-
Notifications
You must be signed in to change notification settings - Fork 115
Description
Bug Report: Rate limiter bypassed for Observe errors - Immediate requeue (0s) causes API throttling storms
Summary
When a managed resource fails during the Observe phase (e.g., AWS API throttling errors), the reconcile request is requeued with rateLimiterName="" and when=0s, completely bypassing exponential backoff. This causes resources to retry every 1-3 seconds indefinitely, creating a retry storm that worsens API rate limiting.
Affected Versions
github.com/crossplane/upjetv1.5.0github.com/crossplane/crossplane-runtimev1.17.0sigs.k8s.io/controller-runtimev0.18.2- Provider:
xpkg.upbound.io/upbound/provider-aws-rds:v1.21.0
Expected Behavior
When a resource fails during Observe (e.g., "Throttling: Rate exceeded"), it should use exponential backoff before retrying:
- 1s → 2s → 4s → 8s → 16s → 32s → 60s (max)
Actual Behavior
Failed resources are requeued immediately with when=0s, causing:
- Same resource retries every 1-3 seconds
- Exponential growth in API calls
- Worsening of rate limiting conditions
- Eventually all resources in the provider hit throttling
Evidence from Logs
1. Error occurs during Observe
{
"level": "debug",
"ts": "2025-01-28T20:34:29Z",
"msg": "Cannot observe external resource",
"error": "cannot run refresh: refresh failed: Instance: i]Error: reading RDS DB Instance (edu-202601270991-stg-grm5p-9rt7g): operation error RDS: DescribeDBInstances, https response error StatusCode: 400, RequestID: xxx, api error Throttling: Rate exceeded"
}2. Immediate requeue with NO rate limiter
{
"level": "debug",
"ts": "2025-01-28T20:34:29Z",
"msg": "Reconcile request has been requeued.",
"rateLimiterName": "",
"when": "0s"
}3. Pattern repeats every 1-3 seconds for the SAME resource
2025-01-28T20:34:29Z "Reconcile request has been requeued." "rateLimiterName": "", "when": "0s"
2025-01-28T20:34:30Z "Reconcile request has been requeued." "rateLimiterName": "", "when": "0s"
2025-01-28T20:34:33Z "Reconcile request has been requeued." "rateLimiterName": "", "when": "0s"
2025-01-28T20:34:36Z "Reconcile request has been requeued." "rateLimiterName": "", "when": "0s"

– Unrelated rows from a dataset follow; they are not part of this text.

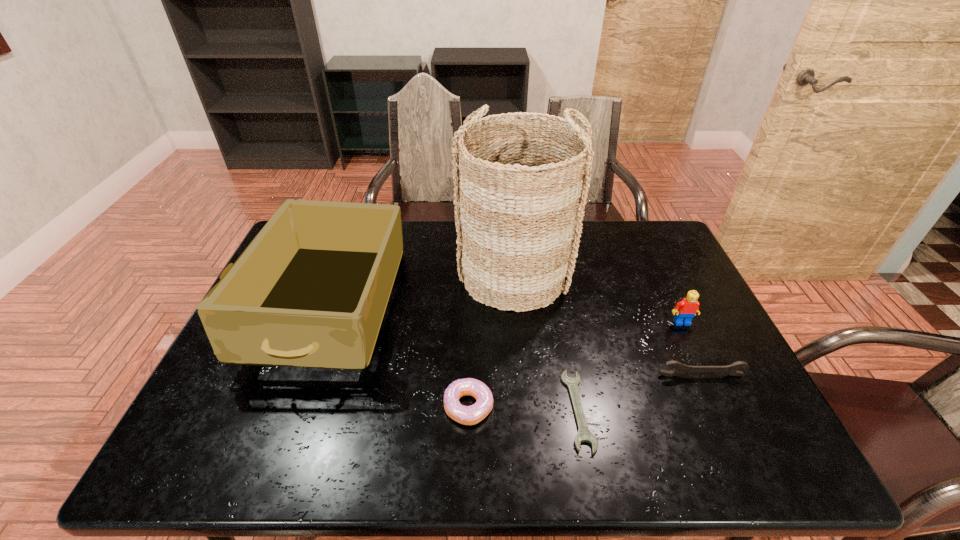 The image size is (960, 540). I want to click on the tallest object, so click(520, 196).

Locate an element on the screen. This screenshot has width=960, height=540. the leftmost object is located at coordinates (311, 290).

This screenshot has height=540, width=960. I want to click on the second tallest object, so click(311, 290).

Identify the location of the fourth shortest object. (686, 309).

Locate an element on the screen. This screenshot has width=960, height=540. the taller wrench is located at coordinates (732, 369).

Locate an element on the screen. doughnut is located at coordinates (467, 415).

Where is `the left wrench`? the left wrench is located at coordinates (584, 435).

Locate an element on the screen. This screenshot has width=960, height=540. the shorter wrench is located at coordinates (584, 435).

Find the location of `vacant space located on the back of the tallest object`. vacant space located on the back of the tallest object is located at coordinates (511, 228).

Find the location of a particular element. free location located 0.290m on the right of the box is located at coordinates (494, 309). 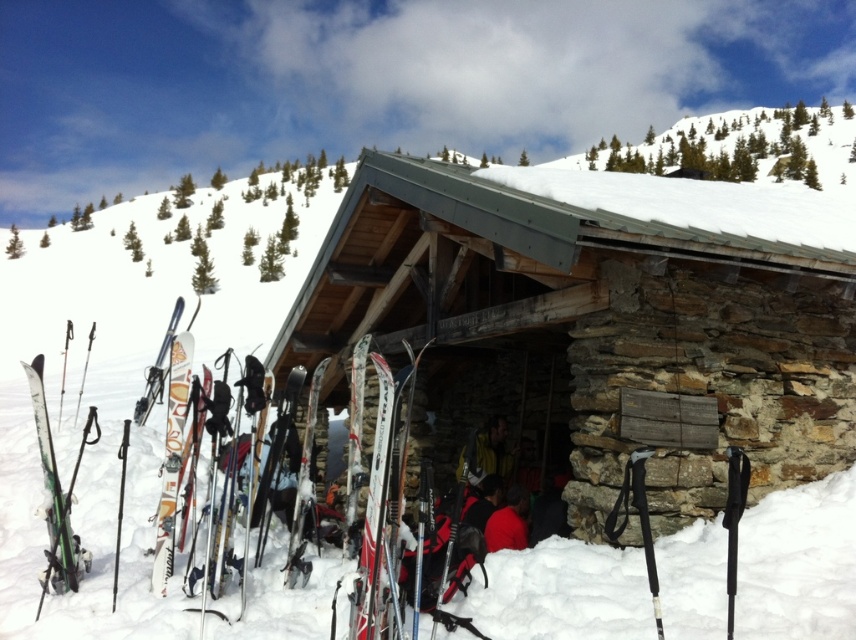 Is white glossy skis at center bigger than green matte skis at left?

2025-01-28T20:34:38Z "Reconcile request has been requeued." "rateLimiterName": "", "when": "0s"
Note: Every single requeue shows:
"rateLimiterName": ""(empty - no rate limiter applied)"when": "0s"(zero delay)
Root Cause Analysis
Location: pkg/controller/handler/eventhandler.go lines 57-74
func (e *EventHandler) RequestReconcile(rateLimiterName string, name types.NamespacedName, failureLimit *int) bool {
e.mu.Lock()
defer e.mu.Unlock()
if e.queue == nil {
return false
}
logger := e.logger.WithValues("name", name)
item := reconcile.Request{
NamespacedName: name,
}
var when time.Duration = 0 // <-- DEFAULT IS 0
if rateLimiterName != NoRateLimiter { // <-- NoRateLimiter = ""

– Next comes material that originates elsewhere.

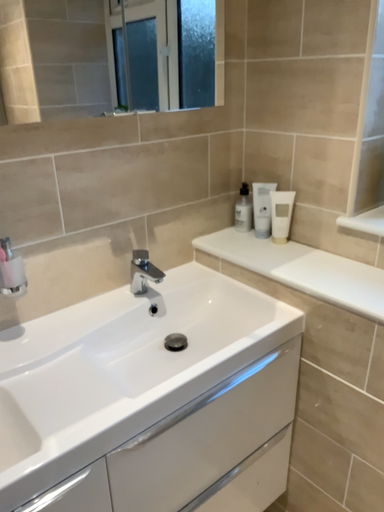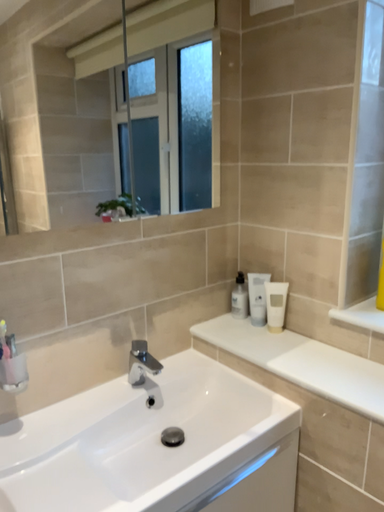 Question: Which way did the camera rotate in the video?

Choices:
 (A) rotated downward
 (B) rotated upward

Answer: (B)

rateLimiter := e.rateLimiterMap[rateLimiterName]
if rateLimiter == nil {
rateLimiter = workqueue.DefaultTypedControllerRateLimiter[reconcile.Request]()
e.rateLimiterMap[rateLimiterName] = rateLimiter
}
// ... exponential backoff logic here
when = rateLimiter.When(item)
}
e.queue.AddAfter(item, when) // <-- ADDS WITH when=0 WHEN rateLimiterName=""
logger.Debug("Reconcile request has been requeued.", "rateLimiterName", rateLimiterName, "when", when)
return true
}The Problem
- When
rateLimiterName == ""(empty string), the conditionrateLimiterName != NoRateLimiteris false - The exponential backoff block is skipped entirely
whenremains at its default value of0- The request is added to the queue with zero delay
Where the empty rateLimiterName comes from
In pkg/controller/api.go, the rateLimiterCallback is only set for async callback errors:
rateLimiter := handler.NoRateLimiter // Default is ""
switch {
case err != nil:
rateLimiter = rateLimiterCallback // Only for async callback errors
default:
ac.eventHandler.Forget(rateLimiterCallback, nn)
}Observe errors that happen in the main reconcile loop (not async callbacks) don't have a rate limiter name assigned.
Impact
With 100+ RDS instances in our environment:
- One resource hits AWS throttling
- It retries immediately (0s delay)
- More resources start hitting throttling
- All resources retry immediately
- Exponential explosion of API calls
- All RDS operations in the account are blocked
Suggested Fix
When rateLimiterName == "", use a default rate limiter with exponential backoff instead of zero delay:
func (e *EventHandler) RequestReconcile(rateLimiterName string, name types.NamespacedName, failureLimit *int) bool {
// ...
var when time.Duration = 0
// Always use a rate limiter for requeues
effectiveRateLimiterName := rateLimiterName
if effectiveRateLimiterName == NoRateLimiter {
effectiveRateLimiterName = "default" // Use a default rate limiter
}
rateLimiter := e.rateLimiterMap[effectiveRateLimiterName]
if rateLimiter == nil {
rateLimiter = workqueue.DefaultTypedControllerRateLimiter[reconcile.Request]()
e.rateLimiterMap[effectiveRateLimiterName] = rateLimiter
}
// ... rest of backoff logic
}Workaround Attempted (Ineffective)
We tried reducing --max-reconcile-rate from 10 → 5 → 3, but this doesn't help because:
- The rate limiter bypass means resources retry faster than any max-reconcile-rate can limit
- The problem is the zero delay between retries, not the concurrency
Environment
- Kubernetes: EKS 1.29
- Crossplane: 1.17.0
- Provider: upbound/provider-aws-rds v1.21.0
- Resources affected: ~150 RDS instances across 3 AWS accounts
Reproduction Steps
- Deploy provider-aws-rds with multiple RDS instances
- Trigger AWS API throttling (or simulate by blocking API calls)
- Observe logs showing
"rateLimiterName": "", "when": "0s"for every retry - Watch as retry frequency stays constant at 1-3 seconds instead of increasing exponentially
Related
This may also affect other providers using the same EventHandler pattern in upjet.